## YOUR GOAL
Which lines to output? The line containing "meie Kogukonna suunistes keelatud" and every line after it in the data below, each copied exactly.

## EXERCISE DATA
·····

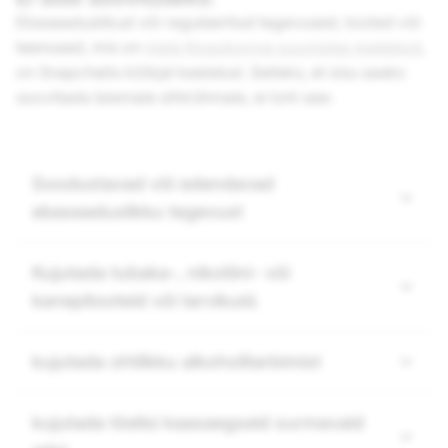
Ebaseaduslikud või reguleeritud tegevused, tooted või
teenused, mis on
meie Kogukonna suunistes keelatud
,
on Snapchatis kõikjal keelatud. Selleks, et sisu saaks
soovitada laiemale sihtrühmale, ei tohi see:
Soodustavad või edendavad
ebaseaduslikku tegevust
Kujutada tubaka-, nikotiini- või
kanepitooteid või tarvikuid.
kujutada ohtlikku alkoholitarbimist
kujutada tõelisi kaasaegseid surmavaid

·····

## ANSWER BELOW
meie Kogukonna suunistes keelatud
,
on Snapchatis kõikjal keelatud. Selleks, et sisu saaks
soovitada laiemale sihtrühmale, ei tohi see:
Soodustavad või edendavad
ebaseaduslikku tegevust
Kujutada tubaka-, nikotiini- või
kanepitooteid või tarvikuid.
kujutada ohtlikku alkoholitarbimist
kujutada tõelisi kaasaegseid surmavaid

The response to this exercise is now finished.